ここが知りたいRoHS指令

ここが知りたいRoHS指令

電子・電気部品に関する欧州の環境規制(RoHS指令)について紹介

Q
EU2018年7月6日更新
Q.541 RoHS指令の不使用証明書について教えてください。副資材として使用するテープを切断するハサミなどの生産プロセスにおいて使用される工具についても不使用証明書は必要でしょうか。

EU RoHS(II)指令においては含有制限物質の非含有はEU市場に上市される製品のみに適用されます。
 ご質問にあります副資材として使用するテープを切断するハサミなどの生産プロセスにおいて使用される工具類や副資材などについてはRoHS含有制限物質の非含有は直接的に要求されていません。

これに関連しましては、2012年12月12日にEU環境総局から発表されたRoHS2FAQ1)の9.7に、ご質問に関連するQ&Aがあります。

Q9.7 Do the substance restrictions apply to the production process?
No. The restrictions only apply to finished EEE. The restricted substances may therefore be used in the production process, as long as they do not violate other regulations and the finished EEE does not contain the substance above the maximum concentration values.

(回答者訳)
(Q9.7 物質の使用制限は、製造プロセスに適用されるか?
いいえ、使用制限は、完成EEEにのみ適用される。

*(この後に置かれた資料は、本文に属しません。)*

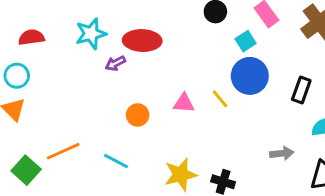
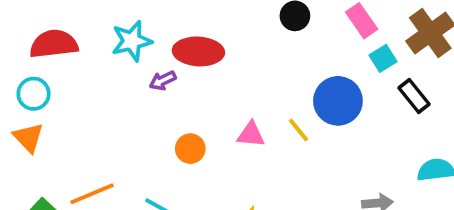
red semicircle: (31, 37) -> (54, 44), size x1.4
cyan square: (246, 41) -> (383, 58), moved
black rectangle: (301, 90) -> (414, 96), moved, turned -60

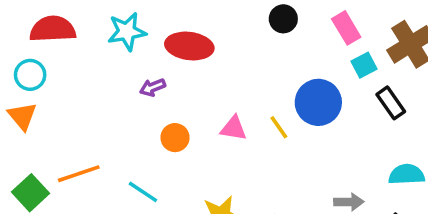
purple arrow: (163, 81) -> (153, 87), moved

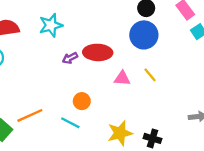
red ellipse: (189, 46) -> (98, 52), moved
blue circle: (318, 102) -> (144, 35), moved
orange circle: (175, 138) -> (82, 101), moved

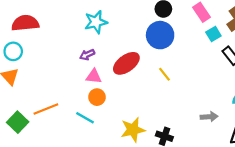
cyan star: (51, 25) -> (96, 22), moved
red ellipse: (98, 52) -> (126, 63), moved, turned -40
pink triangle: (122, 78) -> (94, 76), moved

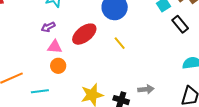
gray arrow: (209, 117) -> (146, 89), moved
cyan line: (85, 118) -> (40, 91), moved, turned -36

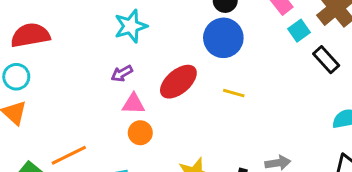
yellow line: (120, 43) -> (234, 93), turned -32

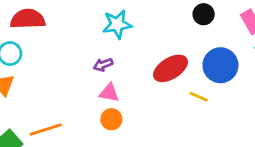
blue circle: (223, 38) -> (220, 65), moved
red ellipse: (178, 82) -> (170, 68), moved

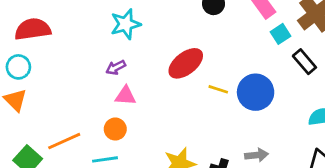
blue circle: (220, 65) -> (256, 92), moved
orange circle: (111, 119) -> (115, 129), moved

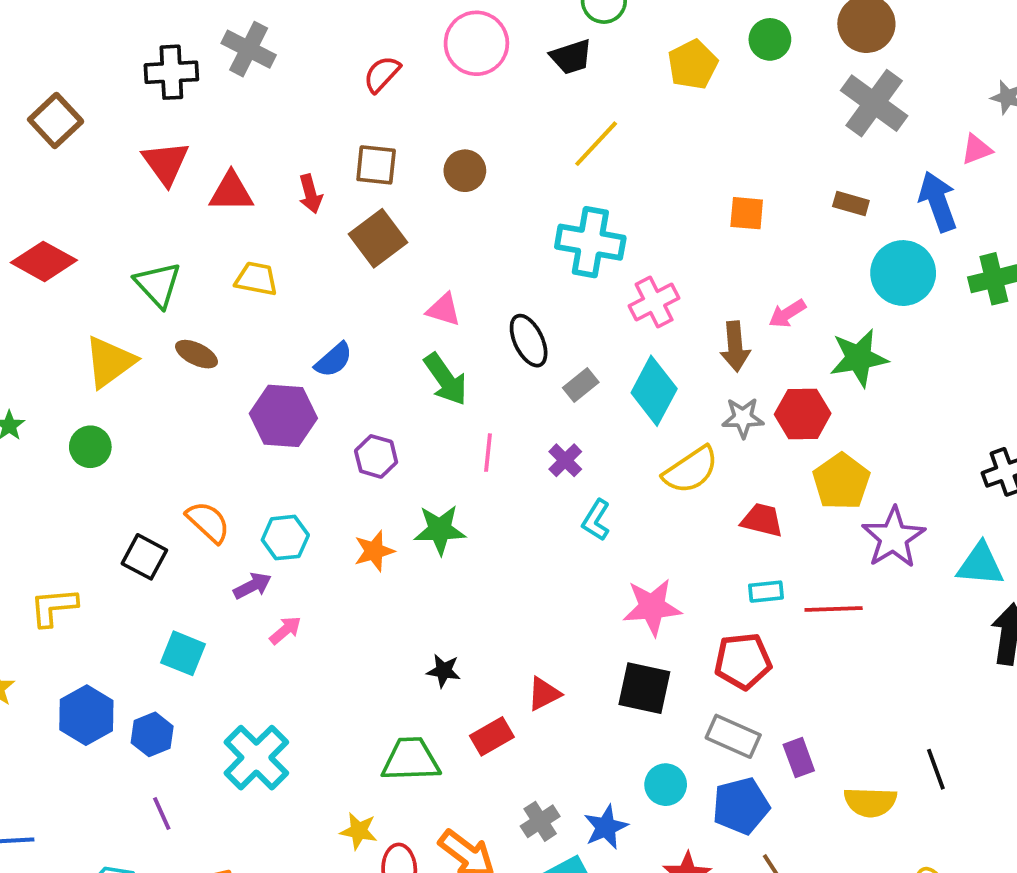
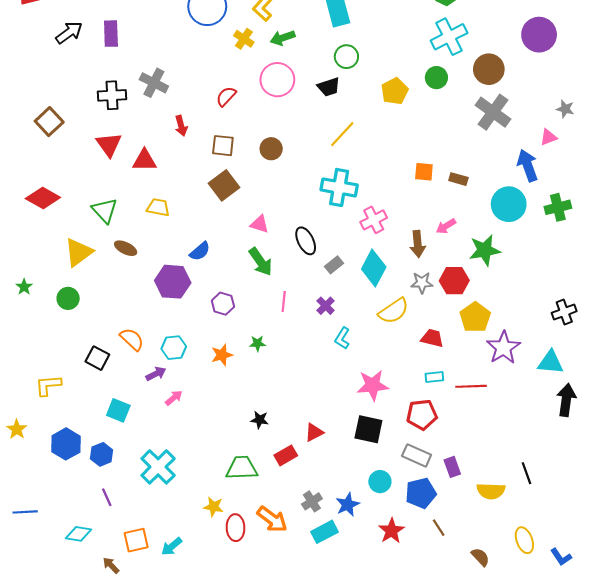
red arrow: (310, 194) -> (181, 126), moved
brown rectangle: (851, 204) -> (458, 179), moved
green star: (440, 530) -> (257, 343), size x0.6

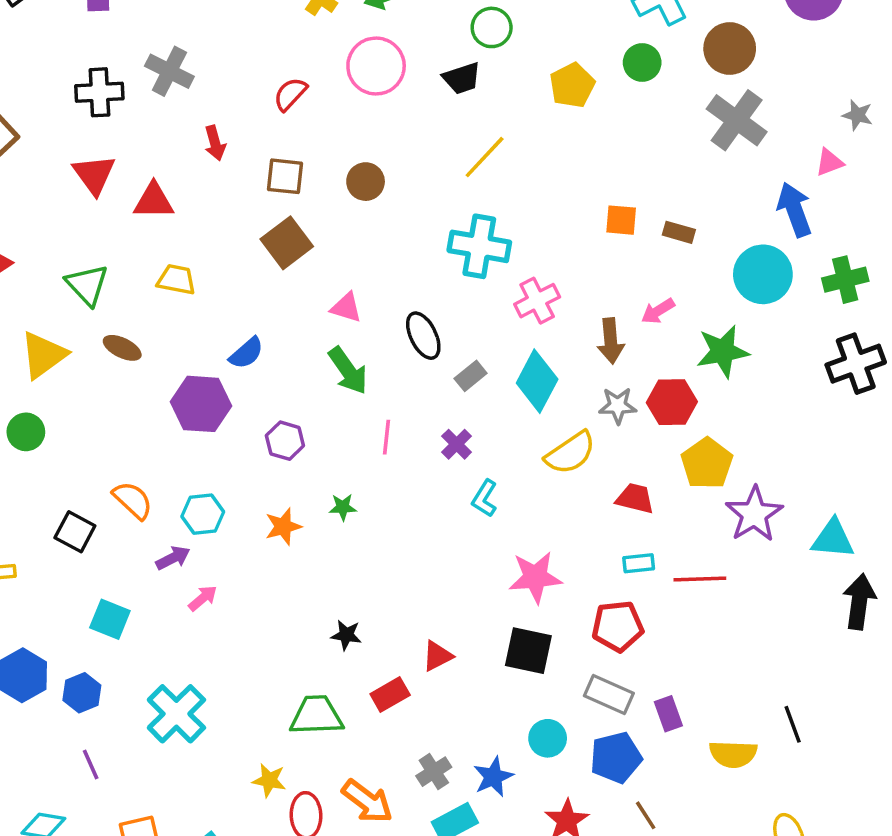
black cross: (564, 312) -> (856, 364), moved, size x1.4

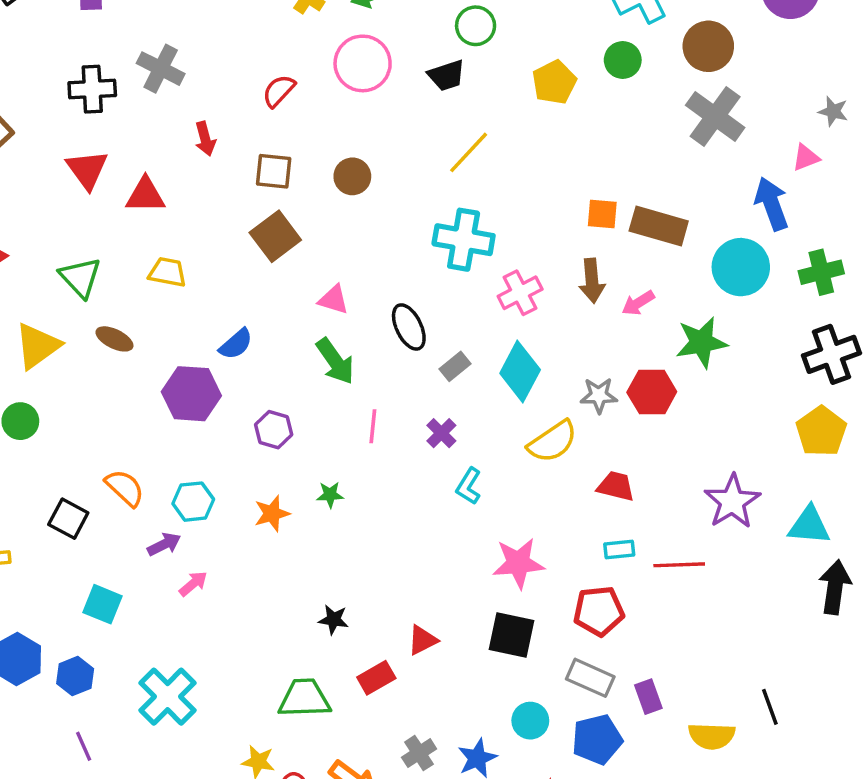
brown rectangle: (679, 232) -> (659, 226), size x1.8
brown arrow: (611, 341) -> (592, 281), moved
yellow pentagon: (707, 463) -> (821, 431), moved

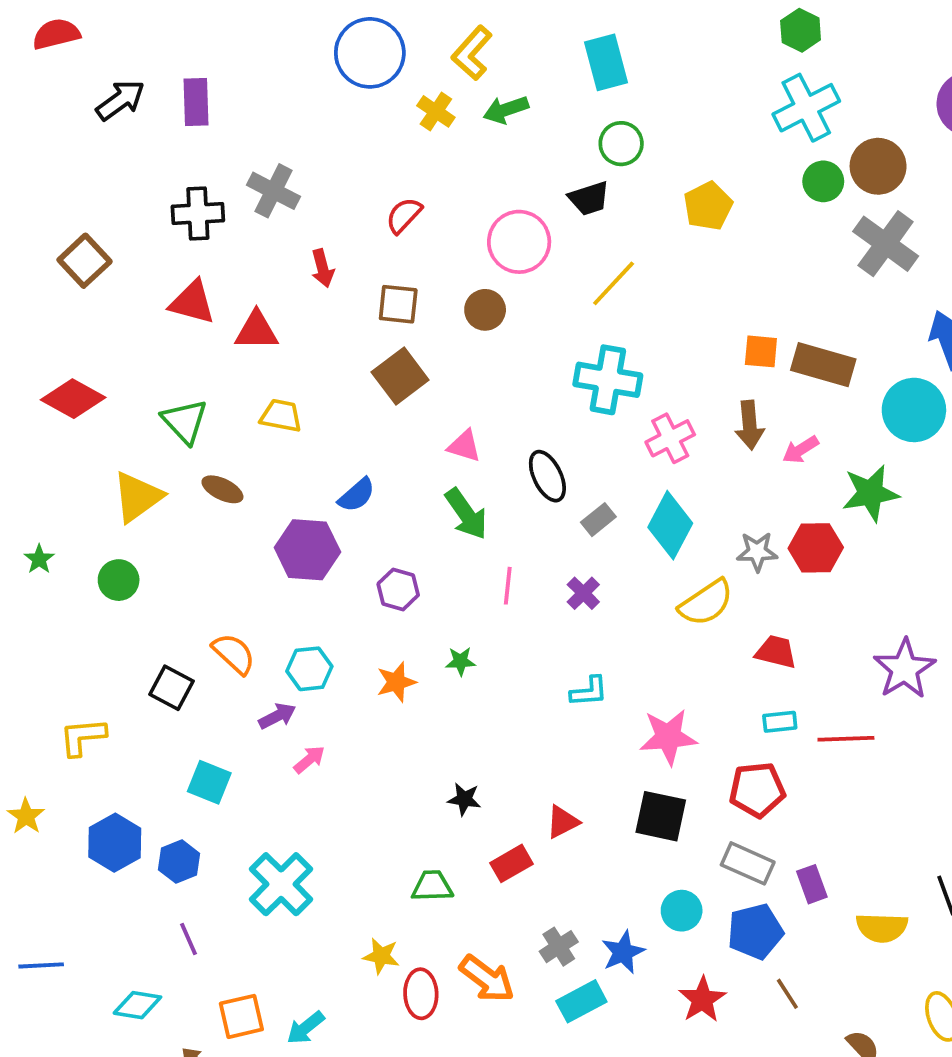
green circle: (623, 60) -> (823, 181), moved
pink circle: (363, 63) -> (519, 242), moved
red triangle: (87, 170) -> (192, 302), turned -39
cyan L-shape: (469, 486) -> (589, 691), moved, turned -126
green trapezoid: (304, 698) -> (432, 886), size x0.7

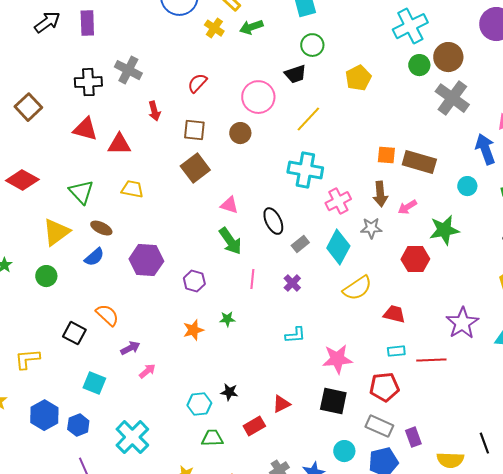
cyan circle: (914, 410) -> (467, 186), size x0.6
blue semicircle: (357, 495) -> (94, 257), moved
gray star: (757, 552) -> (371, 228), moved
cyan hexagon: (309, 669) -> (199, 404), moved

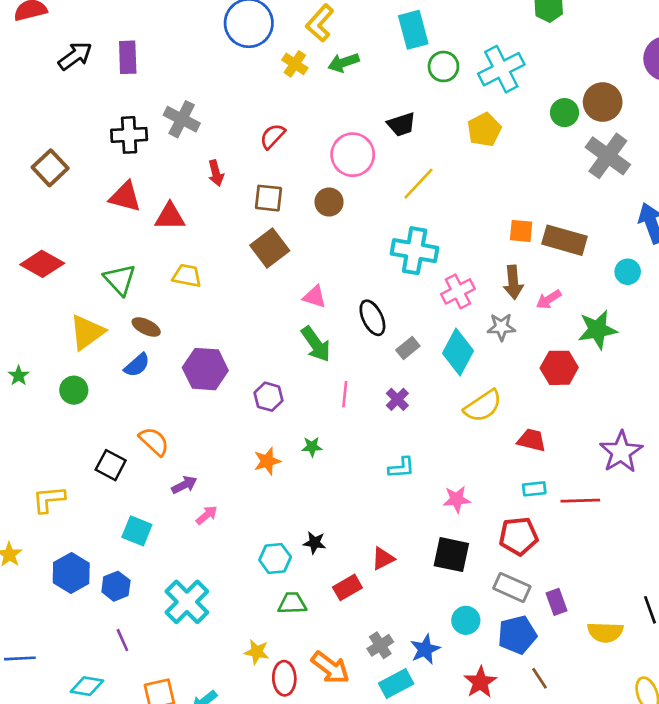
cyan cross: (410, 26) -> (501, 69), moved
green circle: (312, 45) -> (443, 67), moved
pink star: (337, 359) -> (457, 499), size x0.7

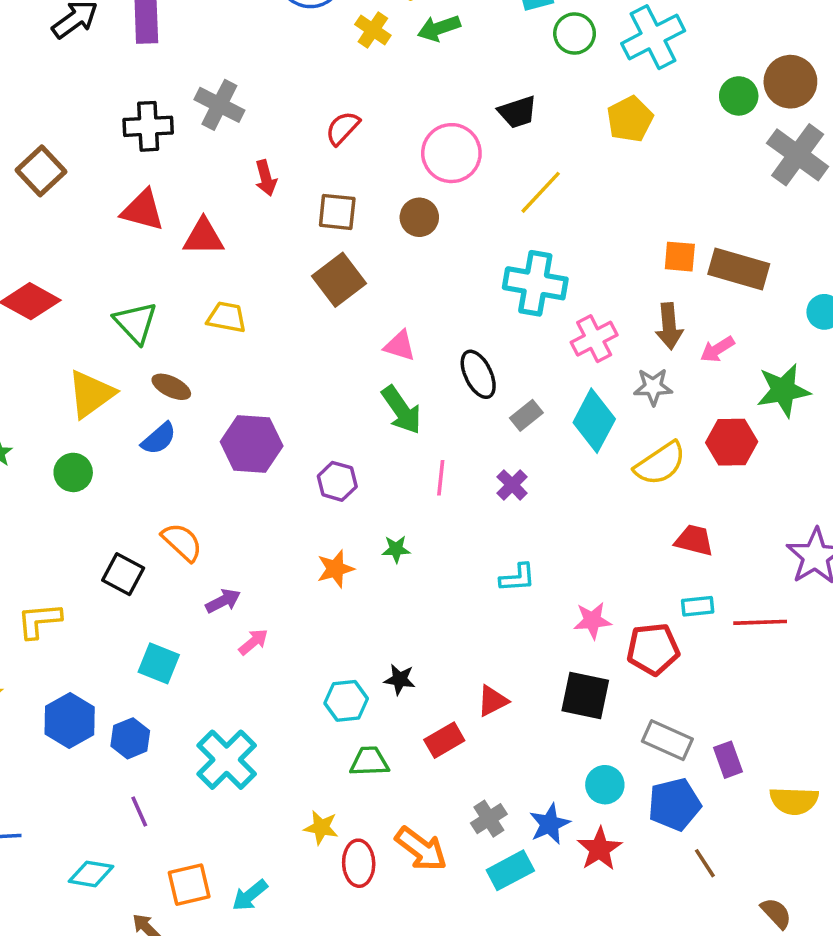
yellow semicircle: (483, 406) -> (660, 464), moved
red pentagon: (518, 536) -> (653, 649), moved
red star: (480, 682) -> (600, 849), moved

それゆえ、生産プロセスがそのほかの規制に違反していなく、かつ、完成EEEが最大許容濃度を上回る制限物質を含有していない限り、制限物質は完成EEEの製造プロセスで使用されても構わない。)

ご質問の内容からサプライチェーンの川中に位置する企業であると推測いたします。
 その場合の対応としては完成EEEの部品加工時や組立時に使用される工具類および洗浄液などの使用工程をリスクベースで管理することが結果的にRoHS対応になるものと考えます。
 例えば、一般的な生産設備や工具の使用による汚染や移行などのリスクは低いので特段の管理は不要です。
 しかしながら、例えば、めっき設備などはめっき液に六価クロムを使用していますので、めっきした部品などには六価クロムの残留リスクが高いので十分な洗浄工程を入れるなどの品質管理を徹底することが必要になります。
 また、鉛フリーはんだは、鉛を500ppmほど含有しています。はんだは合金ですので、部分的に鉛が集中(偏析)する場合があります。設備管理により偏析リスクは下がります。
 このように、作業場で使用する生産設備、冶具や工具自体は、RoHS指令の適用範囲外ですが、作業のアウトプットである製品に、RoHS指令の規制物質を含有させてはならないのは当然です。

ご質問の順法宣言の方法ですが、非含有証明は測定データを伴う場合は適切ですが、生産工程での規制物質の混入、移行は非意図的であり、測定での保証には限界があります。
 したがって、非意図的な規制物質の混入、移行を防止する管理状態しておくことが必要となります。
 すなわち、作業管理や調達品管理は、規制物質混入、移行を仕組みで保証することになります。
 ただ、これは新たな考え方ではありません。
 企業は自社製品の品質保証を宣言し、その根拠としてマネジメントシステム(ISO9001など)を掲げます。
 品質保証は、従来の検査による保証から仕組みで保証するということが当たり前に実施されています。

工具管理もその一環であり、顧客には、上記の観点からRoHS指令の順法管理に取組んでいることを説明するのがよいと思います。

1)http://ec.europa.eu/environment/waste/rohs_eee/pdf/faq.pdf

当解説は筆者の知見、認識に基づいてのものであり、特定の会社、公式機関の見解等を代弁するものではありません。法規制解釈のための参考情報です。 法規制の内容は各国の公式文書で確認し、弁護士等の法律専門家に判断によるなど最終的な判断は読者の責任で行ってください。